Hanyut 159 Km, Balita Tenggelam di Barito Utara Ditemukan Nelayan

Jenazah korban tenggelam Sri Jimah (2), dibawa ke rumahnya di Desa Lemo 1, Kecamatan Teweh Tengah, Kabupaten Barito Utara dari Buntok, Jumat, 20 Maret 2026. ANTARA/HO-BPBD Barito Utara

Hanyut 159 Km, Balita Tenggelam di Barito Utara Ditemukan Nelayan

Silvana Febiari • 20 March 2026 23:41

Barito Utara: Jasad balita tenggelam Sri Jimah (2), warga Desa Lemo I, Kabupaten Barito Utara, Kalimantan Tengah, ditemukan oleh nelayan di wilayah Buntok, Kabupaten Barito Selatan.

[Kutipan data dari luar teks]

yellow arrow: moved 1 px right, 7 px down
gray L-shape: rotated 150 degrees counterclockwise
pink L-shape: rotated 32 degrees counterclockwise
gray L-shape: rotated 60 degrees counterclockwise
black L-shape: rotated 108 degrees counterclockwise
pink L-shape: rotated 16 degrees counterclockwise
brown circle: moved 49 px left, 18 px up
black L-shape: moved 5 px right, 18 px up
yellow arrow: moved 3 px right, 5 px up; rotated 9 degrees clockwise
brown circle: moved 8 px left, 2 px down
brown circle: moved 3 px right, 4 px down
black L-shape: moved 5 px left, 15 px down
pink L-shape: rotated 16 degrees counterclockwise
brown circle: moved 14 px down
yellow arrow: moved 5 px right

Korban ditemukan sejauh sekitar 159,5 kilometer dari lokasi kejadian.

Sekretaris Desa Lemo I, Zainal Arifin, membenarkan bahwa jenazah korban ditemukan di sekitar Pelabuhan Pasar Lama dan Pelabuhan Airud Buntok sekitar pukul 08.45 WIB.

“Kami telah menerima informasi bahwa jenazah korban ditemukan oleh masyarakat di wilayah Buntok. Setelah dilakukan koordinasi, jenazah dibawa ke RSUD Buntok untuk proses identifikasi, dan dipastikan bahwa itu adalah warga kami, Sri Jimah,” ujar Zainal Arifin, dilansir dari Antara, Jumat, 20 Maret 2026. 
 


Sebelumnya, korban dilaporkan hilang sekitar pukul 13.00 WIB, Selasa, 17 Maret 2026. Proses pencarian melibatkan berbagai unsur, di antaranya BPBD, Damkar, Basarnas Palangka Raya, relawan, serta masyarakat Desa Lemo I dan Lemo II.

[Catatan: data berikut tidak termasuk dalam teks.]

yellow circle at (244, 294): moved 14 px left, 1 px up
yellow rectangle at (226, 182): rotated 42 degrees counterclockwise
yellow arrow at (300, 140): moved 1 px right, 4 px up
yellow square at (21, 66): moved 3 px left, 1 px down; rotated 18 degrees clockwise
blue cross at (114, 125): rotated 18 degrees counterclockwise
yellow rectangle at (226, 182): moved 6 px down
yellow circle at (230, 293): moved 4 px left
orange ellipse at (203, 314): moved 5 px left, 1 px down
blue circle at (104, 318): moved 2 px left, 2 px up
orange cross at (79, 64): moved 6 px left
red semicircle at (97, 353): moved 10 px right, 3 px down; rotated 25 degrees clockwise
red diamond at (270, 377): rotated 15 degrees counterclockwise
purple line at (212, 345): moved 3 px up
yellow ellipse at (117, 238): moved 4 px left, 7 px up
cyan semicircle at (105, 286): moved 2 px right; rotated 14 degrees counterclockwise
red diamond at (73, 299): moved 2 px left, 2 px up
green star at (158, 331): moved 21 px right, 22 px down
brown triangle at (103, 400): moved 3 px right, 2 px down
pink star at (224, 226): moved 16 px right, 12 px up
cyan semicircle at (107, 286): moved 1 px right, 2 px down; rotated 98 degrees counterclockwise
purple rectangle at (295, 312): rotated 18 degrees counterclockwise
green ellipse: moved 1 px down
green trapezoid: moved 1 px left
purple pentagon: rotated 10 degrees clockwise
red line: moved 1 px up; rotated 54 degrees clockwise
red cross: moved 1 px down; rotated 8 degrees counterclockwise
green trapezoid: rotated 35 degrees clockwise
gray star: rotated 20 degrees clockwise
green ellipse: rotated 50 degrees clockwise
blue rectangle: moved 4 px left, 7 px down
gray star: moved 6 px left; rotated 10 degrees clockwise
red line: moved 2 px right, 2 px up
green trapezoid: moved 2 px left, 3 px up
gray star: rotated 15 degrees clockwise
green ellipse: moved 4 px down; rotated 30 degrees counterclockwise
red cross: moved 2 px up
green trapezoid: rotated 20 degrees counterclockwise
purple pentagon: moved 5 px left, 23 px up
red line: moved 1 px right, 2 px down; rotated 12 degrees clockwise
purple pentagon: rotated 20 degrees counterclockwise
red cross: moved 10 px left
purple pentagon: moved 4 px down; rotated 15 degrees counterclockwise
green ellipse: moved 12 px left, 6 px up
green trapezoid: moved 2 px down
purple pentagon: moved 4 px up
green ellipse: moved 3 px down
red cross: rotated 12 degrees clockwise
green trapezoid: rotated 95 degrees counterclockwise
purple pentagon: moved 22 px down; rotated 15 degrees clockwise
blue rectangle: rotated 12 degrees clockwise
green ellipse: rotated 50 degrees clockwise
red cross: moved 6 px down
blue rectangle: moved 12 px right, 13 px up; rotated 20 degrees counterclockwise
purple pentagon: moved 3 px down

Setelah proses identifikasi, jenazah korban segera diserahkan kepada pihak keluarga. Selanjutnya, jenazah akan dibawa kembali ke Desa Lemo I menggunakan ambulans dari RSUD Buntok.

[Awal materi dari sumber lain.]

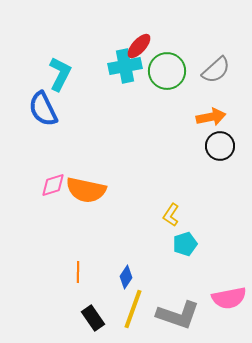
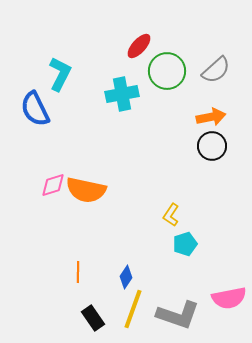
cyan cross: moved 3 px left, 28 px down
blue semicircle: moved 8 px left
black circle: moved 8 px left
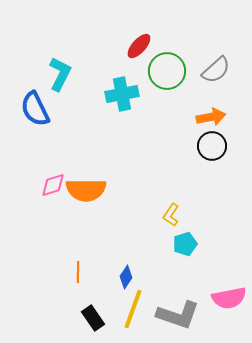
orange semicircle: rotated 12 degrees counterclockwise
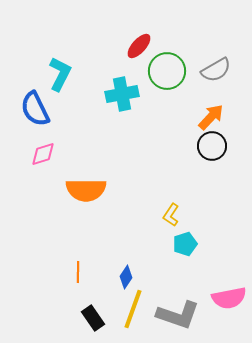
gray semicircle: rotated 12 degrees clockwise
orange arrow: rotated 36 degrees counterclockwise
pink diamond: moved 10 px left, 31 px up
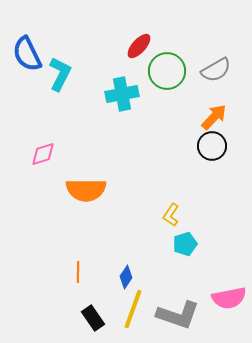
blue semicircle: moved 8 px left, 55 px up
orange arrow: moved 3 px right
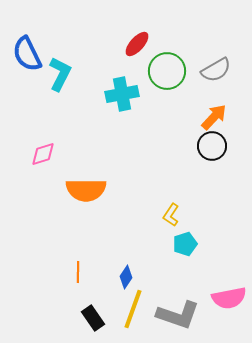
red ellipse: moved 2 px left, 2 px up
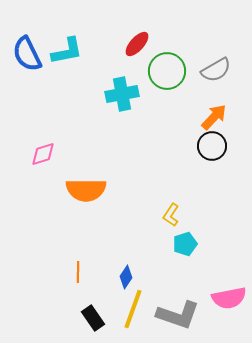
cyan L-shape: moved 7 px right, 23 px up; rotated 52 degrees clockwise
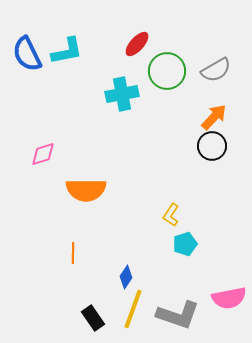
orange line: moved 5 px left, 19 px up
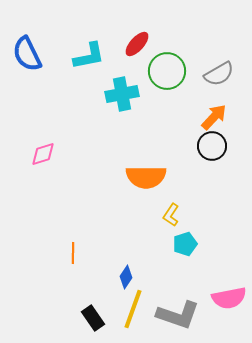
cyan L-shape: moved 22 px right, 5 px down
gray semicircle: moved 3 px right, 4 px down
orange semicircle: moved 60 px right, 13 px up
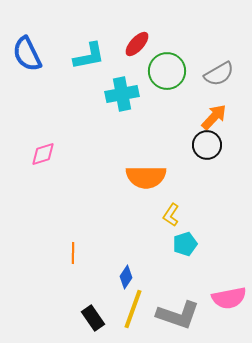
black circle: moved 5 px left, 1 px up
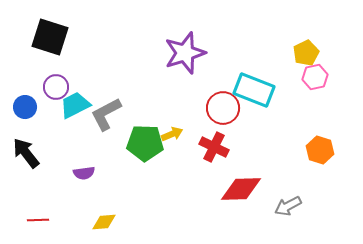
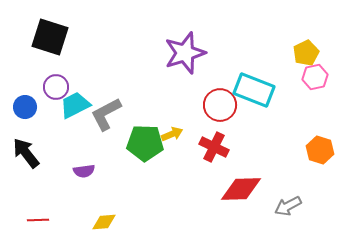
red circle: moved 3 px left, 3 px up
purple semicircle: moved 2 px up
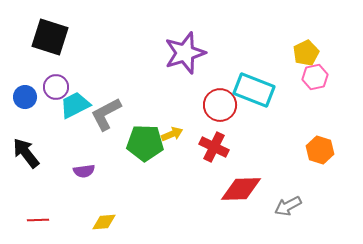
blue circle: moved 10 px up
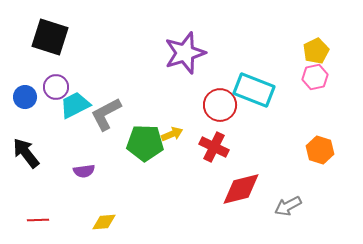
yellow pentagon: moved 10 px right, 2 px up
red diamond: rotated 12 degrees counterclockwise
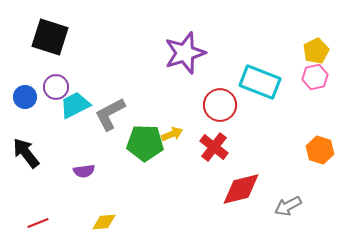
cyan rectangle: moved 6 px right, 8 px up
gray L-shape: moved 4 px right
red cross: rotated 12 degrees clockwise
red line: moved 3 px down; rotated 20 degrees counterclockwise
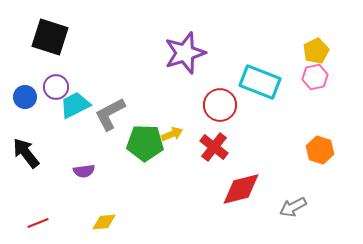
gray arrow: moved 5 px right, 1 px down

“Atas nama pemerintah desa dan keluarga korban, kami mengucapkan terima kasih yang sebesar-besarnya kepada seluruh pihak yang telah membantu proses pencarian hingga korban berhasil ditemukan,” tambahnya.

Dengan ditemukannya korban, maka seluruh rangkaian operasi pencarian resmi dihentikan. Perwakilan Basarnas Kalimantan Tengah, Malik juga membenarkan jenazah yang ditemukan di wilayah Buntok merupakan korban yang selama ini dicari oleh tim gabungan.

“Berdasarkan hasil identifikasi dan koordinasi di lapangan, jenazah yang ditemukan tersebut dipastikan adalah korban yang hilang beberapa hari lalu di wilayah Muara Teweh,” jelas Malik.

Ia juga mengapresiasi kerja sama seluruh pihak, baik tim gabungan maupun masyarakat, yang turut membantu dalam proses pencarian hingga korban berhasil ditemukan.

Peristiwa ini menjadi duka mendalam bagi keluarga korban serta masyarakat setempat. Diharapkan kejadian serupa tidak terulang dan masyarakat dapat meningkatkan kewaspadaan, khususnya dalam pengawasan anak-anak di sekitar aliran sungai.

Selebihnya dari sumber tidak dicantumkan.